The aforementioned text criticized the anti-Semitic illustrations featured in the graphic novel “Rebecca”, published by former members of the antifa str to financially support the P.M.S. collective, in March of 2019. More specifically, “Rebecca”, originally written in Italian and first published on 1970 (Brandoli & Queirolo), included a traditional antisemitic caricature of a stingy, vicious Jew with hooking ears and a crooked nose, serving in the whole story as ‘the traitor’. It was precisely this Jewish iconography that our critique focused on.
Our text, bringing the issue of antisemitism to the fore, posed a question and a concern regarding the political discourse of a queer squat, with which we otherwise thought we had common grounds, recognizing common narratives, such as anti-state discourse, identity politics critique, antisexism as an inseparable part of antifascism etc. In particular, our text highlighted the importance of the struggle against antisemitism, and served as a call for discussion, urging PMS to a dialogue publicly. After all, the act itself of publishing a graphic novel is a political act per se.
Unfortunately, though, supporting the exchange of views, as well as the discussion over disagreements among assemblies, is far from being taken in fact as a political practice; it seems that expressing criticism and using a collective signature is regarded as “throwing smud”. Moreover, it is sometimes considered so aggressive to do so, that the team facing it, feels that it must be protected from it and eliminate the threat; in our case, a member of the PMS banned/kicked out one member of the 0151 magazine from the squat. Instead of a reply to our critique, so that the dialogue could proceed, PMS preferred to cut off the relationships between us, leaving no space for political discussion and chose the easiest solution, namely, to ban one of our comrades from a queer squat. In other words, they reacted lightheartedly, treating a political dispute the same way as they would in (hetero)sexist or racist incidents (or any other behavior that would lead to kicking out someone from their space). The idea that “anyone who publicly disagrees with us has no place here” indicates something much more unpleasant, which goes beyond the specific relationships of the antifa magazine 0151 with this squat. In effect, it shows that individual ambitions are put above collective practices.
At this point, there is one more thing that we want to address. Despite the fact that several members of the 0151 magazine were attending the gig, the member of the PMS decided to kick out only one of our comrades who, at the same time, happens to be a cis-male, ignoring the 0151’s female and queer representatives that were there as well. In other words, a distorted image prevailed around the gender identity, focusing exclusively on the male member. Thus, we saw PMS putting forward a rigid form of identity politics; one that just points to identities, instead of reflecting on them introspectively, trying to find whish is “worse”, or, in other words, which is more privileged, so as to attribute to it a priori, natural belligerent character.

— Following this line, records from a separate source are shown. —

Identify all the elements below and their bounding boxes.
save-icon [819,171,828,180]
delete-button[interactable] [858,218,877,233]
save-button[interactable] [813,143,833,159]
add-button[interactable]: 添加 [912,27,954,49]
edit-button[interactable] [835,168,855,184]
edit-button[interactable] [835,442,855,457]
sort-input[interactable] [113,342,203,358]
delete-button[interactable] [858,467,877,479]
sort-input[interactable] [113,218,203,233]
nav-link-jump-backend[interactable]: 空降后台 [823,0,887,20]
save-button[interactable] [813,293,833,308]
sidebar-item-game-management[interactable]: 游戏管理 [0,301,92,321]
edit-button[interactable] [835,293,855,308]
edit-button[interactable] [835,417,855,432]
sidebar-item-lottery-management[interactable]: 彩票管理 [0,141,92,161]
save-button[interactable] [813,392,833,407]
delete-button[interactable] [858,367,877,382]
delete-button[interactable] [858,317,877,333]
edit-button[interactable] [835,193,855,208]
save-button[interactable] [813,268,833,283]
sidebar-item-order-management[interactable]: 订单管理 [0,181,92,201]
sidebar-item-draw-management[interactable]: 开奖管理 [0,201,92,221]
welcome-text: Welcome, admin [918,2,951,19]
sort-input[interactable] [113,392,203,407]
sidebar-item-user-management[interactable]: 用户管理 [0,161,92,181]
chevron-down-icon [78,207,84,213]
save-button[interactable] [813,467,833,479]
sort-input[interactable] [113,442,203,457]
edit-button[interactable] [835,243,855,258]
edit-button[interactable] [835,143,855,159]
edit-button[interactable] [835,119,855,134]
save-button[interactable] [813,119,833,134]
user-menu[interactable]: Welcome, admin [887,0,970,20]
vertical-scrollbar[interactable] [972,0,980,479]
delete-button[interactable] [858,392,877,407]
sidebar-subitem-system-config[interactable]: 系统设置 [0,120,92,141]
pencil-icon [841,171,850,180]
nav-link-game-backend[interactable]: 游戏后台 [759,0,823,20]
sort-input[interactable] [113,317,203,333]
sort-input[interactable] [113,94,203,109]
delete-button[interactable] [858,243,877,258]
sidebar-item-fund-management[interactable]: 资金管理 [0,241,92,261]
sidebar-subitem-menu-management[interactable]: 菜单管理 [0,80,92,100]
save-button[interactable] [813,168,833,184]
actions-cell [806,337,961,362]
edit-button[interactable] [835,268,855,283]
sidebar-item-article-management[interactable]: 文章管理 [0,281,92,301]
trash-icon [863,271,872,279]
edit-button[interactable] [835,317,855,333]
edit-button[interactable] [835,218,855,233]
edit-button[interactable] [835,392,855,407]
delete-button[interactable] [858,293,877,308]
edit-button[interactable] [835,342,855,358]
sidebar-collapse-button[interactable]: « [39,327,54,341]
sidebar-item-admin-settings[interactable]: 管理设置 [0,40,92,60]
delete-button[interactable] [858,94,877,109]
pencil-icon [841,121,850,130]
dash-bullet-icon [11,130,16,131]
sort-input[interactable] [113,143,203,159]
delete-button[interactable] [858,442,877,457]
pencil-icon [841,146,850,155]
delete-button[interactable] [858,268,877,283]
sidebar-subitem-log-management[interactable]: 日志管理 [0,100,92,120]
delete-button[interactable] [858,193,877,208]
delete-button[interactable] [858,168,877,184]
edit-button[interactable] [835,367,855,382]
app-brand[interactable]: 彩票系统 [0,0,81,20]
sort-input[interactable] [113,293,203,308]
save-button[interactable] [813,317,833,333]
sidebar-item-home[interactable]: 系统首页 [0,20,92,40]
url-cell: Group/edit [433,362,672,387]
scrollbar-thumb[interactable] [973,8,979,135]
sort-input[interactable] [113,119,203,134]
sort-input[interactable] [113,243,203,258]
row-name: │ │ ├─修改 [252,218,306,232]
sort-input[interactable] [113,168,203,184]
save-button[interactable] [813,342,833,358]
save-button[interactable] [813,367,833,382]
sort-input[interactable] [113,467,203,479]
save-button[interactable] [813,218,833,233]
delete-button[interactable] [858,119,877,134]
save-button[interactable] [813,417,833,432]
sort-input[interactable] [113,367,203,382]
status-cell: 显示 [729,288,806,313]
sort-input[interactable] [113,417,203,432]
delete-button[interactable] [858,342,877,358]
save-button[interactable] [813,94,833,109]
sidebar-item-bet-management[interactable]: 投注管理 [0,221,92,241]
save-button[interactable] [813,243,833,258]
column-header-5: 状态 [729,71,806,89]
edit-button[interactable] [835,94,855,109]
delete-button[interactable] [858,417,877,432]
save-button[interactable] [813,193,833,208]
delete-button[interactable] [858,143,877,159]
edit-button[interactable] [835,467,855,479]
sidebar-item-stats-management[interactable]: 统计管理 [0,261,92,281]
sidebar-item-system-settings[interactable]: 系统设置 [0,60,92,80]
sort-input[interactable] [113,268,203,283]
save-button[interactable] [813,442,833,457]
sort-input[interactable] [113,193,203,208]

But still, when gender identity is used merely as a essentialist means, any need for elaboration coming from our critique is left unseen; and so does, any conversation on the political points that are on stake here, since what would conquer in the end –if the female and queer representatives of the magazine hadn’t also responded by leaving the space immediately- is that it “just a man that got kicked out of a queer squat”. At the same time, by depriving from the female and gender members of the anti-fascist magazine their accountability on their political, collective views, such as the critique against anti-Semitism, the PMS came to reproduce pure sexism, making them seem like “second class” members.

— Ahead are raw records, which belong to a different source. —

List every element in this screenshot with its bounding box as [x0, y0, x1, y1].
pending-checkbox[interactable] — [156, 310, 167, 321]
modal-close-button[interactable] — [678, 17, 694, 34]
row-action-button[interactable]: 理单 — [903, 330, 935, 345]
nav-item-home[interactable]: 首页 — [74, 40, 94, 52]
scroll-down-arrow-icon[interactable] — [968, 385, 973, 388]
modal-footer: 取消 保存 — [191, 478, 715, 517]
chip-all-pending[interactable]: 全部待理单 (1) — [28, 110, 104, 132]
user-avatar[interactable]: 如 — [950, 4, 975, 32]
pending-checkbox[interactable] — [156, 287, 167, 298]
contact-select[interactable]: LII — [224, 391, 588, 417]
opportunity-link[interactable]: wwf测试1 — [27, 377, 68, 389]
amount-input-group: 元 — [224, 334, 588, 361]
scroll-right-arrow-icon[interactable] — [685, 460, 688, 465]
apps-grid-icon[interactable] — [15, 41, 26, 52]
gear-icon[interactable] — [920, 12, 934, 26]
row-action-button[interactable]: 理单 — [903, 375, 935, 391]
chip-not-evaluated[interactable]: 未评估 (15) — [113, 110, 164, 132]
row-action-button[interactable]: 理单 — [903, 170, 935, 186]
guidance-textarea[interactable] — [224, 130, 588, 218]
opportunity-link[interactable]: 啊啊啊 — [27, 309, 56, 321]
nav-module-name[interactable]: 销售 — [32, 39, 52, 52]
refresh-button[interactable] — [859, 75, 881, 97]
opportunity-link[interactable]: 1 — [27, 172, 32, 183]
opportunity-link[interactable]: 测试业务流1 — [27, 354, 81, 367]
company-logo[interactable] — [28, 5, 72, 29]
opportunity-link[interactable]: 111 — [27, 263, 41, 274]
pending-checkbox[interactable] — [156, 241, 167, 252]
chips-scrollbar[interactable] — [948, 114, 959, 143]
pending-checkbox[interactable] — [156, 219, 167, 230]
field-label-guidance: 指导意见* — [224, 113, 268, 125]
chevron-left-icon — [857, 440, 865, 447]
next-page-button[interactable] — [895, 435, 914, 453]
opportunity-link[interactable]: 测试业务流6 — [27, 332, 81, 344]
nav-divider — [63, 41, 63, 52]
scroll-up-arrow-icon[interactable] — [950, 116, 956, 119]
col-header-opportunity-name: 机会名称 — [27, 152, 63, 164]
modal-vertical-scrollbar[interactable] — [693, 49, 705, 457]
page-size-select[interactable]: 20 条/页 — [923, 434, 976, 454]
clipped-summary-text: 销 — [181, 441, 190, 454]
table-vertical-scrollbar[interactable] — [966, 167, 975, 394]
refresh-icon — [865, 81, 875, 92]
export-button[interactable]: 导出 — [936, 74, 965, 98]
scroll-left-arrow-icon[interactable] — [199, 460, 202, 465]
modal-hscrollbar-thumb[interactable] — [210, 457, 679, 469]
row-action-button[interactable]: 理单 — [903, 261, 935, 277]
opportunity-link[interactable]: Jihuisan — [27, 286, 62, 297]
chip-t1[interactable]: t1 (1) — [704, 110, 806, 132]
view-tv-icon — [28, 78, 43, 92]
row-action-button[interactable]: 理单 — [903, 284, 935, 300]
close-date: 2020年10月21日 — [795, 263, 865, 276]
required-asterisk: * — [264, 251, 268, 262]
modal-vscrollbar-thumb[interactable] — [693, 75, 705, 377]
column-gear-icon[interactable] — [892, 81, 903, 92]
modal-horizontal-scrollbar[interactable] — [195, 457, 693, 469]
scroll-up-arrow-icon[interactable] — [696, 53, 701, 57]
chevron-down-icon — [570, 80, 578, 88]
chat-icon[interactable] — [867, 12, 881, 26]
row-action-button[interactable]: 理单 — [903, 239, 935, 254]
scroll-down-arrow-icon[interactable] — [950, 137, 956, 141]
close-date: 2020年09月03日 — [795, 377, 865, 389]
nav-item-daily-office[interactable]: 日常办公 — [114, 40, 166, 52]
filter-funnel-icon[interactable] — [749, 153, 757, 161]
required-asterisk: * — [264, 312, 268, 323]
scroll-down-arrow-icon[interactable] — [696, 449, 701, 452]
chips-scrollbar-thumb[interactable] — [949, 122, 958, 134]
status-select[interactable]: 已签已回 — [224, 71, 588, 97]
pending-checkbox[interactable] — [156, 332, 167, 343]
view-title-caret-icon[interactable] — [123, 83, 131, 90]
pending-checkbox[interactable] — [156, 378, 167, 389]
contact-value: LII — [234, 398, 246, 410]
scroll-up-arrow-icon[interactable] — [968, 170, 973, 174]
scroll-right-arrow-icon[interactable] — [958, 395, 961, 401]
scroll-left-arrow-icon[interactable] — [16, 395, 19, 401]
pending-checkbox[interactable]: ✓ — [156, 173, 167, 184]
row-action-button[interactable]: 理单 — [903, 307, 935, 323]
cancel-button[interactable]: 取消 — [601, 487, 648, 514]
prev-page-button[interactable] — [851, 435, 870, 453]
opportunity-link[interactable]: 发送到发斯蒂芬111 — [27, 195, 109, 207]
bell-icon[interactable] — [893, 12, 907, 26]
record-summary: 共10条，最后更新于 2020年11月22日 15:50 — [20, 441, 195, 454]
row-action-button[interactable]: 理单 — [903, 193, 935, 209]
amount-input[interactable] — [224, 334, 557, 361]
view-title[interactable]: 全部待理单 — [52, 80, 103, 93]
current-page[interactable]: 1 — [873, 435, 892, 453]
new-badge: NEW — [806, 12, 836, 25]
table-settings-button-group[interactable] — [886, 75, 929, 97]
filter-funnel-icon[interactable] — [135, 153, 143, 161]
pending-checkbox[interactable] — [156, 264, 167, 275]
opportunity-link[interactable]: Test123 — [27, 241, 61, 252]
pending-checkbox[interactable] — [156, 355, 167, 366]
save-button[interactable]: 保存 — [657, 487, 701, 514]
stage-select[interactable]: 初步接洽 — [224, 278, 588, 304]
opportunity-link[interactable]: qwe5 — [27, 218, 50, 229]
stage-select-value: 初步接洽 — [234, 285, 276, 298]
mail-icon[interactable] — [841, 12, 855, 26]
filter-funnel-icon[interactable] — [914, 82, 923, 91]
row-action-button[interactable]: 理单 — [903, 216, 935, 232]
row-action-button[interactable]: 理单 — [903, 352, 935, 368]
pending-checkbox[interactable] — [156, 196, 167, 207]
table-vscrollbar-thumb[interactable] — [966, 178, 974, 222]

All things considered, the political notion of standing against antisemitism got transformed from a necessary political stance into slander, and from a collective statement to a personal -male- spite. Whoever has ever read ‘0151’, even a little bit, knows very well that we strongly defend the idea that we can’t talk about antifascism without first talking about Auschwitz, bringing this way out antisemitism as an issue and creating a conversation space around it. At this point, we wonder on how this conversation can continue, when the response to our criticism is being replied with the dictate “do not call us anti-Semitists”, omitting the suffix “even though we…” How can there even be a discussion, when we are called to dispute whether or not the depiction of a ‘money-hungry Jew with hooked ears and a crocked nose’ is antisemitic, or when ‘betrayal’ is associated with a ‘vicious usurer’? In which way are we supposed to discuss with others that their discourse on antisemitism is limited in a vague statement against it, that they do not have any intensions at all to look deeper in its context and history, that they are not willing to take a collective and personal responsibility towards it?

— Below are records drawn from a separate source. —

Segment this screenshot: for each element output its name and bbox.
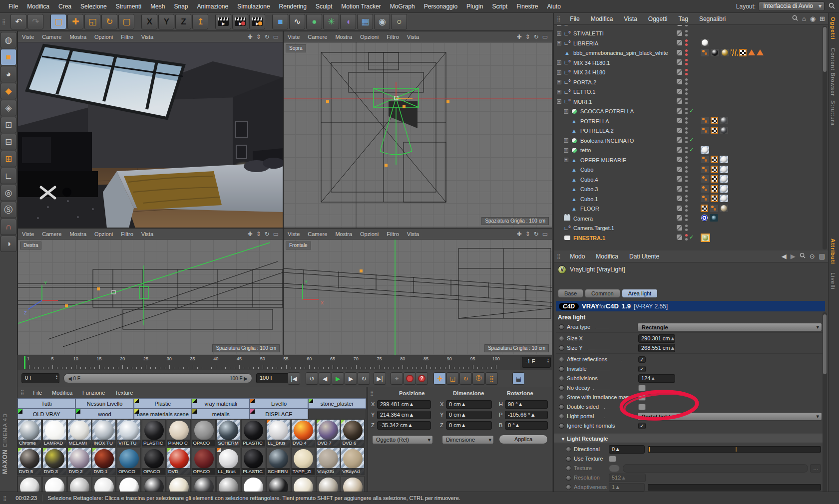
layer-toggle-icon[interactable] bbox=[677, 25, 682, 26]
texture-tag-icon[interactable] bbox=[711, 127, 718, 134]
next-key-button[interactable]: ↻ bbox=[358, 372, 370, 385]
magnet-icon[interactable]: ∩ bbox=[0, 219, 16, 235]
visibility-dot-icon[interactable] bbox=[685, 131, 688, 134]
am-lock-icon[interactable]: ⊙ bbox=[810, 252, 815, 260]
param-radio-icon[interactable] bbox=[559, 324, 564, 330]
position-y-field[interactable]: 214.364 cm▲▼ bbox=[377, 411, 431, 419]
render-settings-icon[interactable]: ▶ bbox=[249, 14, 265, 29]
object-row-bbb-emmebonacina-spin-black-white[interactable]: ▲bbb_emmebonacina_spin_black_white bbox=[554, 48, 822, 58]
previous-key-button[interactable]: ↺ bbox=[306, 372, 318, 385]
menu-sculpt[interactable]: Sculpt bbox=[311, 3, 337, 10]
light-icon[interactable]: ○ bbox=[391, 14, 407, 29]
material-material[interactable] bbox=[167, 476, 191, 492]
visibility-dot-icon[interactable] bbox=[685, 186, 688, 188]
rotation-h-field[interactable]: 90 °▲▼ bbox=[505, 400, 548, 409]
menu-aiuto[interactable]: Aiuto bbox=[543, 3, 565, 10]
material-layer-tab-stone-plaster[interactable]: stone_plaster bbox=[308, 398, 366, 409]
viewport-menu-mostra[interactable]: Mostra bbox=[69, 231, 86, 237]
visibility-dot-icon[interactable] bbox=[685, 180, 688, 182]
visibility-dot-icon[interactable] bbox=[685, 166, 688, 169]
layer-toggle-icon[interactable] bbox=[677, 176, 682, 182]
viewport-menu-camere[interactable]: Camere bbox=[42, 231, 61, 237]
visibility-dot-icon[interactable] bbox=[685, 238, 688, 241]
record-dot-button[interactable] bbox=[404, 372, 416, 385]
phong-tag-icon[interactable] bbox=[701, 156, 709, 163]
visibility-dot-icon[interactable] bbox=[685, 160, 688, 163]
menu-script[interactable]: Script bbox=[487, 3, 512, 10]
viewport-zoom-icon[interactable]: ⇕ bbox=[256, 33, 261, 40]
viewport-rotate-icon[interactable]: ↻ bbox=[534, 231, 539, 238]
material-dvd-7[interactable]: DVD 7 bbox=[316, 419, 340, 447]
layer-toggle-icon[interactable] bbox=[677, 50, 682, 55]
phong-tag-icon[interactable] bbox=[701, 117, 709, 124]
viewport-menu-filtro[interactable]: Filtro bbox=[387, 231, 399, 237]
layer-toggle-icon[interactable] bbox=[677, 69, 682, 75]
texture-mode-icon[interactable]: ◕ bbox=[0, 66, 16, 82]
visibility-dot-icon[interactable] bbox=[685, 117, 688, 120]
viewport-top[interactable]: VisteCamereMostraOpzioniFiltroVista✚⇕↻▭ … bbox=[283, 31, 552, 228]
coordinate-system-dropdown[interactable]: Oggetto (Rel) bbox=[372, 435, 433, 444]
visibility-dot-icon[interactable] bbox=[685, 73, 688, 75]
position-z-field[interactable]: -35.342 cm▲▼ bbox=[377, 421, 431, 430]
generator-icon[interactable]: ● bbox=[306, 14, 322, 29]
material-dvd-6[interactable]: DVD 6 bbox=[341, 419, 365, 447]
attribute-tab-area-light[interactable]: Area light bbox=[622, 289, 658, 298]
step-forward-button[interactable]: ▶ bbox=[345, 372, 357, 385]
coordinates-grip-icon[interactable]: ⣿ bbox=[370, 390, 374, 396]
viewport-zoom-icon[interactable]: ⇕ bbox=[525, 231, 530, 238]
viewport-pan-icon[interactable]: ✚ bbox=[516, 33, 521, 40]
material-layer-tab-old-vray[interactable]: OLD VRAY bbox=[17, 409, 75, 419]
material-layer-tab-vray-materiali[interactable]: vray materiali bbox=[192, 398, 250, 409]
viewport-menu-mostra[interactable]: Mostra bbox=[335, 231, 352, 237]
visibility-dot-icon[interactable] bbox=[685, 121, 688, 124]
render-sphere-icon[interactable]: ◍ bbox=[0, 32, 16, 48]
material-tag-icon[interactable] bbox=[701, 39, 709, 46]
expand-toggle-icon[interactable]: + bbox=[564, 158, 568, 162]
layer-toggle-icon[interactable] bbox=[677, 167, 682, 172]
material-plastic[interactable]: PLASTIC bbox=[241, 419, 265, 447]
expand-toggle-icon[interactable]: + bbox=[557, 70, 561, 75]
dots-grid-button[interactable]: ⣿ bbox=[485, 372, 498, 385]
expand-toggle-icon[interactable]: + bbox=[557, 41, 561, 45]
material-tag-icon[interactable] bbox=[720, 127, 728, 134]
texture-tag-icon[interactable] bbox=[701, 205, 708, 212]
visibility-dot-icon[interactable] bbox=[685, 205, 688, 208]
material-material[interactable] bbox=[42, 476, 66, 492]
object-row-muri-1[interactable]: −∟0MURI.1 bbox=[554, 97, 822, 106]
menu-selezione[interactable]: Selezione bbox=[76, 3, 111, 10]
toolbar-grip[interactable]: ⣿ bbox=[2, 19, 5, 24]
om-menu-tag[interactable]: Tag bbox=[673, 15, 694, 22]
visibility-dot-icon[interactable] bbox=[685, 225, 688, 227]
param-radio-icon[interactable] bbox=[559, 414, 564, 419]
visibility-dot-icon[interactable] bbox=[685, 156, 688, 159]
spline-pen-icon[interactable]: ∿ bbox=[289, 14, 305, 29]
visibility-dot-icon[interactable] bbox=[685, 49, 688, 52]
layout-dropdown[interactable]: Interfaccia di Avvio bbox=[759, 1, 825, 11]
layer-toggle-icon[interactable] bbox=[677, 98, 682, 104]
layer-toggle-icon[interactable] bbox=[677, 157, 682, 162]
expand-toggle-icon[interactable]: + bbox=[564, 109, 568, 114]
viewport-menu-viste[interactable]: Viste bbox=[288, 34, 300, 40]
viewport-menu-vista[interactable]: Vista bbox=[407, 231, 419, 237]
material-material[interactable] bbox=[291, 476, 315, 492]
visibility-dot-icon[interactable] bbox=[685, 25, 688, 26]
param-field-adaptiveness[interactable]: 1▲▼ bbox=[609, 483, 645, 492]
material-tapp-zi[interactable]: TAPP_ZI bbox=[291, 448, 315, 475]
edges-mode-icon[interactable]: ⊟ bbox=[0, 134, 16, 150]
fur-tag-icon[interactable] bbox=[731, 49, 738, 56]
object-row-camera[interactable]: Camera bbox=[554, 214, 822, 223]
param-radio-icon[interactable] bbox=[559, 357, 564, 362]
mograph-icon[interactable]: ✳ bbox=[323, 14, 339, 29]
viewport-top-canvas[interactable]: Sopra bbox=[284, 42, 552, 228]
layer-toggle-icon[interactable] bbox=[677, 225, 682, 231]
material-tag-icon[interactable] bbox=[720, 166, 728, 173]
om-path-icon[interactable]: ◉ bbox=[810, 15, 816, 22]
om-search-icon[interactable] bbox=[792, 15, 798, 22]
texture-sphere-icon[interactable]: ◑ bbox=[0, 236, 16, 252]
param-dropdown-light-portal[interactable]: Portal light bbox=[637, 412, 822, 421]
material-vrayad[interactable]: VRayAd bbox=[341, 448, 365, 475]
visibility-dot-icon[interactable] bbox=[685, 176, 688, 178]
attribute-tab-common[interactable]: Common bbox=[585, 289, 620, 298]
om-home-icon[interactable]: ⌂ bbox=[802, 15, 806, 22]
viewport-menu-vista[interactable]: Vista bbox=[141, 34, 153, 40]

It is not the first time we are held liable for our choice to address anti-Semitism and point out the reasons that reproduce it. In the past, members of our collective have been threatened physically and psychologically and even beaten; this time though, the suppressors are not collectives and persons carrying dominant identities, but a queer assembly – the only queer assembly left in Athens. This fact alone is bound to put us into concerns about our choices and the limits that they ultimately pose. For us, it is certainly not enough to solely enlist a plethora of “anti-” statements and presenting them afterwards as a political agenda. On the contrary, there is a necessity to shed light into opposition towards nation, (hetero)sexism, racism and antisemitism, and to see how these inter-relate afterwards into a broader narrative, which is grounded to reality and highlights the connections between them throughout time.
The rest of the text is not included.